Non è la medaglia, è come ha fatto ciò che ha fatto e nel momento in cui l’ha fatto. Lo sa benissimo anche lui, che riassume tutto mettendosi le mani in testa. Quando parla a fine gara è chiarissimo perché stiamo tremando tutti, e ne parla lui stesso. Si tratta del cuore da fuoriclasse con cui ha affrontato questo momento. Mi è sempre sembrato un duro Greg, anche quando ragazzino si presentava come uno dei Backstreet Boys. Non si emoziona facilmente. Ma stavolta gli occhi per un po’ sono lucidi.
La mia giornata olimpica è appena iniziata, ma è come se fosse già finita. Vivo in questa bolla emotiva anche tutto il resto. Non c’è molta Italia ancora, al mattino riesco perfino a trovare il tempo di rasare barba e capelli.
Anche il mezzo suicidio delle ragazze del fioretto in semifinale non può scalfirmi.

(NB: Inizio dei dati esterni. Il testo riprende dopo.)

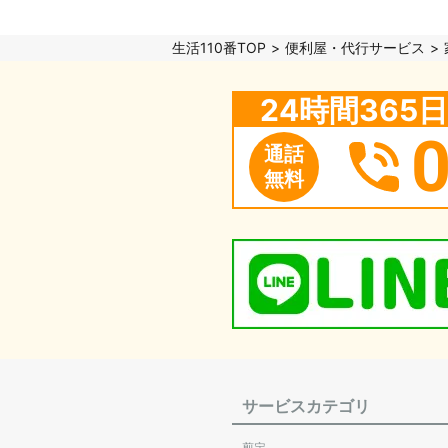
生活110番TOP
便利屋・代行サービス
24時間36
通話
無料
サービスカテゴリ
剪定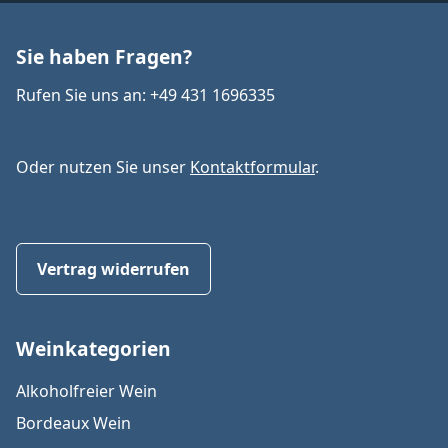
Sie haben Fragen?
Rufen Sie uns an: +49 431 1696335
Oder nutzen Sie unser
Kontaktformular
.
Vertrag widerrufen
Weinkategorien
Alkoholfreier Wein
Bordeaux Wein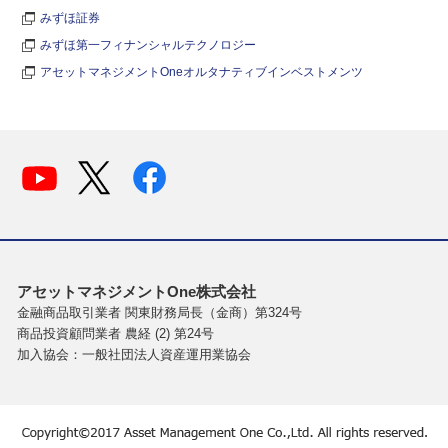
みずほ証券
みずほ第一フィナンシャルテクノロジー
アセットマネジメントOneオルタナティブインベストメンツ
アセットマネジメントOne株式会社
金融商品取引業者 関東財務局長（金商）第324号
商品投資顧問業者 農経 (2) 第24号
加入協会：一般社団法人資産運用業協会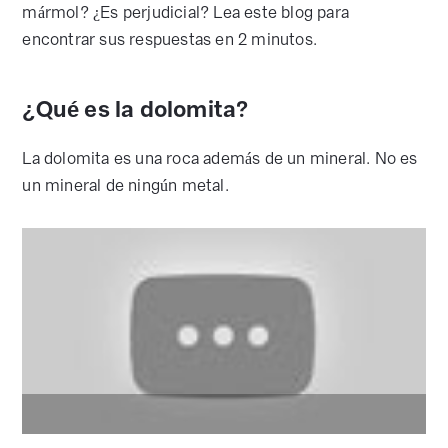
mármol? ¿Es perjudicial? Lea este blog para
encontrar sus respuestas en 2 minutos.
¿Qué es la dolomita?
La dolomita es una roca además de un mineral. No es
un mineral de ningún metal.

Fanno un regalone alla Francia mandandola in finale, poi riescono a prendersi almeno il bronzo. Soltanto una cosa riesce a scuotermi un po’, e non è il tg olimpico o il tg2 delle 13.00. Scopro che sia stata presentata un’interrogazione parlamentare per discutere della convocazione di Erica Cipressa, colpevole di essere figlia di sua padre, il CT della Nazionale di scherma. Sarà, ma quando la chiamano in causa nel finale della sfida per il bronzo, a freddo, dopo tutte queste polemiche, con la squadra in vantaggio, ha soltanto da perdere. Lei vince 5-1 il suo assalto e tutti a casa con la medaglia. La pedana ha parlato.
Per questo amo lo sport, ultimo baluardo della meritocrazia. E per come mi fanno percepire il mondo le sue storie. Come quella di due giovanotti sulla quarantina coi quali chiudo la giornata. Giocano Spagna-Argentina di basket, uno si chiama Pau Gasol, l’altro Luis Scola. Magari ne avrete sentito parlare.
Grazie Greg, perché di sicuro avrei voluto parlare anche di altro, ma oggi non ricordo bene nulla di questa giornata indimenticabile. Soltanto come mi tremavano le mani.
Allora ci ritroviamo domani per scambiarci altre emozioni. Sempre qui, Mentre Tokyo Dorme.